On avait utilisé tous les recours, y compris le juge de l’exécution qui aurait pu nous accorder des délais, mais l’ordre d’expulsion a été donné et le commissariat a donné le rendez vous pour fixer la date. C’était vraiment limite. Avec 5 enfants, on allait aller où ? Les enfants seraient partis dans la famille et nous on se serait débrouillés, mais ça aurait été le désastre.

 

Maintenant, on met de côté

On a monté un dossier de recours Dalo. Grâce à une association, on a trouvé un appartement Hlm à l’été 2014.

Dans notre nouveau logement, le loyer est à 700 €. On est bien ici, franchement, moi je m’en fous d’avoir un jardin. Il y a de la place et puis ça chauffe comme il faut ici, il y a un thermostat donc, on n’a pas ces factures énormes. Et moi j’ai trouvé un travail, donc ça s’arrange. J’ai mis du temps à retrouver un boulot fixe.

On a eu de la chance franchement. Après cinq ans de congés maternité, ma femme a aussi réussi à retravailler. Là, elle vient juste de signer un CDI, donc on commence à sortir la tête de l’eau. En 2016, on sait que les deux ans de répit de la Banque de France se terminent, donc il faudra bien qu’on paie les dettes.

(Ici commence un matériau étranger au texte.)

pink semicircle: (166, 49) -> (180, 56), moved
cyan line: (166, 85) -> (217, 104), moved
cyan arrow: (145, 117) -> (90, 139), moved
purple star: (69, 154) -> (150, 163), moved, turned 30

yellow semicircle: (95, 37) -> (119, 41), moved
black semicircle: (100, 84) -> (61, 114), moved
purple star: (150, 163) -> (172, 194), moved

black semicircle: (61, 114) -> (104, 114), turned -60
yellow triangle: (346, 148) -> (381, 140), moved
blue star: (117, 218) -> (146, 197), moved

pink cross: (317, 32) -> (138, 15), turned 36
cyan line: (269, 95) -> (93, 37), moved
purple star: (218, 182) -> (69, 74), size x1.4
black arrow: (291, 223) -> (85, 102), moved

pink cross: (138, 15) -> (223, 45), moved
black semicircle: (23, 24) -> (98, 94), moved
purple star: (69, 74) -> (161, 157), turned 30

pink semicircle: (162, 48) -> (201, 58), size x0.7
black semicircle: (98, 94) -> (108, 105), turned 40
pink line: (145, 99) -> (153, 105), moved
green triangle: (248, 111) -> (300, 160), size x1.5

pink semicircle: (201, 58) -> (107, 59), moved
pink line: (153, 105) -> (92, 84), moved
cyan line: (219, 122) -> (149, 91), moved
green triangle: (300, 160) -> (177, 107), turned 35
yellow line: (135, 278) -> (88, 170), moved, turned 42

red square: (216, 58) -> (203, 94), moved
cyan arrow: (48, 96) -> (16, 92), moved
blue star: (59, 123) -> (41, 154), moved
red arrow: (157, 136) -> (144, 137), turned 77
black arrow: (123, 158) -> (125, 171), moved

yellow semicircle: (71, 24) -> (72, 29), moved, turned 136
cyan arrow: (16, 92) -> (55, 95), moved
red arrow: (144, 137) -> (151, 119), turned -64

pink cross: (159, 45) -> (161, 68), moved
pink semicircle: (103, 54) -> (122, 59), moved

On n’est pas sorti d’affaire, on est à risque. On est tout le temps en prévention. Quand on a connu cette galère, on ne veut plus du tout y retourner. Maintenant, on met tout le temps de côté, une roue de secours quoi. 

Comme ça, dès qu’il y a un problème on peut compenser. On anticipe en fait. De toute façon c’est comme ça qu’il faut qu’on s’organise, il faut anticiper. Quand on a connu l’expulsion, on fait plus attention. En tout cas, ce qui est sûr, c’est que nous, on ne veut plus jamais ça."

En 2014, le Rhône enregistrait 4029 recours logement au titre du DALO. 1364 ménages ont été reconnus prioritaires pour un relogement. La menace d’expulsion concerne 1 recours DALO sur 7.